As BSE and NSE got a license today to start an SME (small and medium enterprise) exchange. I have a piece today in the Economic Times where I argue that an SME exchange is a bad idea for exchanges, investors, regulators and SMEs alike. Thankfully, the remission in regulatory burden on such an exchange is so minimal that the SME exchange (segment) at either BSE or NSE is unlikely to take off. Here is an excerpt:
That the absence of the existence of a listing platform catering specially to them deprives the entrepreneurs of India of much-needed capital and growth. While these are valid points, they escape the less obvious fact that 95% of SME businesses will fail within a short period of time. Where investments are made by venture capital and private equity investors in small to medium growing companies, the investments are made with an assumption that 9 out of 10 companies would fail. Utterly and completely self-destruct .

Of course, the gamble is that the 10th investment will not only make up for the other nine failures but also provide sufficient returns on the capital investment of all 10 exchanges. In reality, this 10th company may not exist or of course it could be the next Google . This ratio of failure exists despite the fact that the investor expends significant efforts towards due diligence initially and subsequently they try to improve the performance of the company by hand holding, sitting on their boards and sometimes even provide leads to new suppliers and customer. Investors will lose massive amounts of money out of genuine failure as is common in much of small business.

This will then erroneously be called fraud and people running these companies persecuted. At the same time, investors will be disillusioned because this new beast of an exchange will have 95 failures for every five successes. Imagine if 20% of all companies in your portfolio of listed SME stocks just vanish each year, year after year. Clearly, a typical Indian investor or even a so-called high networth investor will be disillusioned with such a market and will believe the SME space is full of crooks. In fact, they may even wrongly extrapolate that all public markets have fraudulent companies.
Thankfully, in good probability the SME exchange will likely never take off because the remission of regulatory obligations is so little and the cost differential in terms of compliance is nearly as much as a regular listed company, that companies would rather wait for a few years and list on the main exchange rather than list prematurely and make enemies of investors who could be friendly investors in the future. 


Mandar said...

I think this post moves from the assumption that issuers will only issue vanilla equity to raise capital on the SME Exchange.

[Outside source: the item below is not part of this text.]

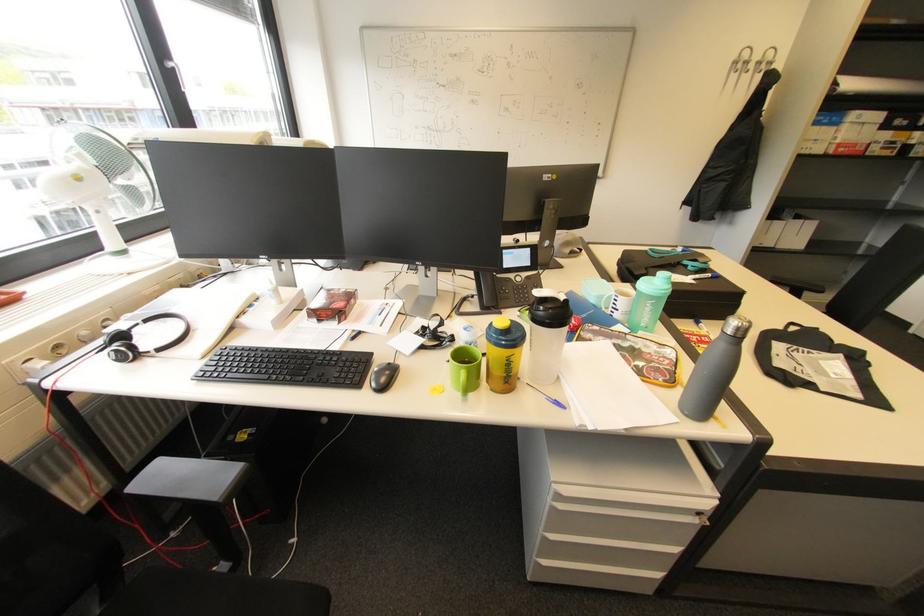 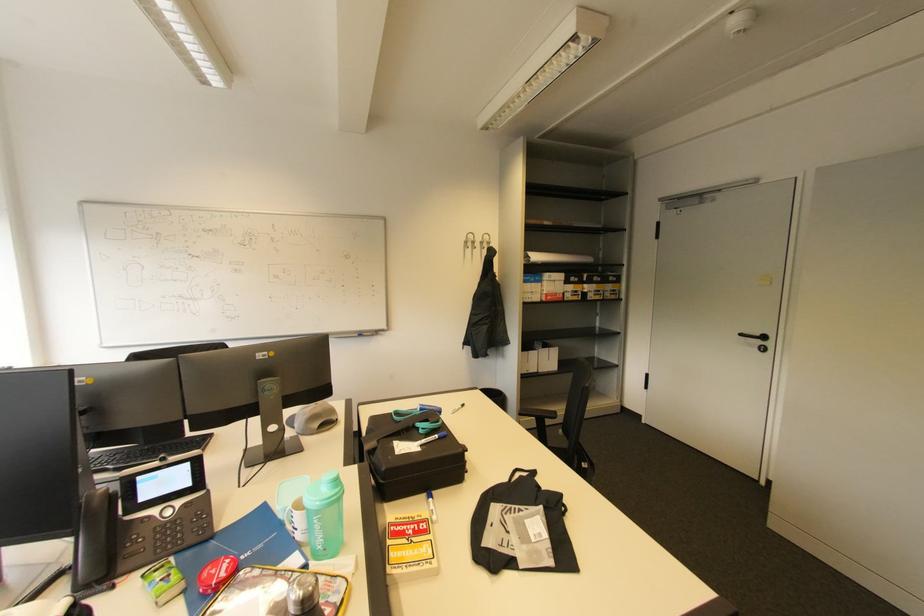 Find the pixel in the second image that matches the point at 696,322 in the first image.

Equity securities have symmetricity and expose investors to both the upside and the downside equally and perhaps manifest the eventualities that you are concerned about.

Yet, With small and medium companies, it may be questioned why they would issue vanilla equity. They are more likely to issue hybrids like convertible debentures or convertible preferreds unlike equity securities that will most likely issue a huge discount to the fundamental value of the venture, because the entrepreneur is unable to "signal" the fundamental value of his venture to the investors owing to adverse selection. The option feature of a convertible is a way of avoiding the adverse selection. And so, a hybrid is most likely preferable both from the issuer and the investors perspective-- the latter having the benefit of unlimited upside because of the option feature (an option that may trigger on achievement of certain management metrics like ROA or some such performance metric) and a hedged downside because of the fixed return upfront. (Additionally, to the extent that the issuer issues convertible debenture, the option feature will lower the upfront coupon on the instrument). In addition to issuing convertibles, the entrepreneur may also signal by having major portion of her personal wealth invested in the venture.

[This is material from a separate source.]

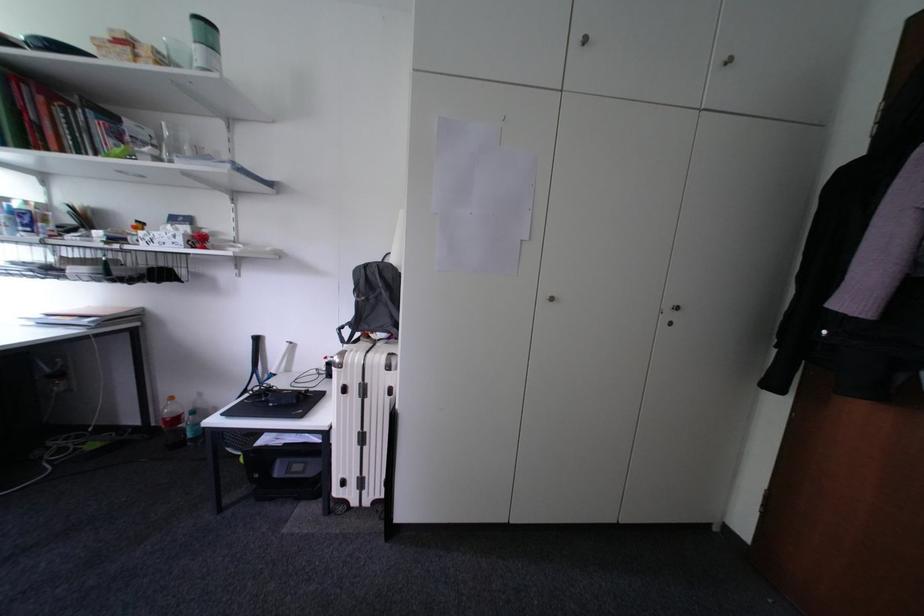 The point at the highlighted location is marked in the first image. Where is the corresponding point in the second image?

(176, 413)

In a nutshell therefore, the speculativeness and the risk of the venture failing, alone without more, may not be a reason to pan the development of this intermediary.

Sandeep Parekh said...

Great comment. But a convertible isn't an answer to the issue. The fallacy of convertibles being a 'win-win' has been amply exposed in FCCB bonds which have become a lose-lose instead.

I believe that if we are agreed that 9 out of 10 companies fail, there would also be agreement that in those companies equity, hybrids and debt would sink as well. Besides, am not sure, if any SME market is dominated by hybrids - anywhere else in the world.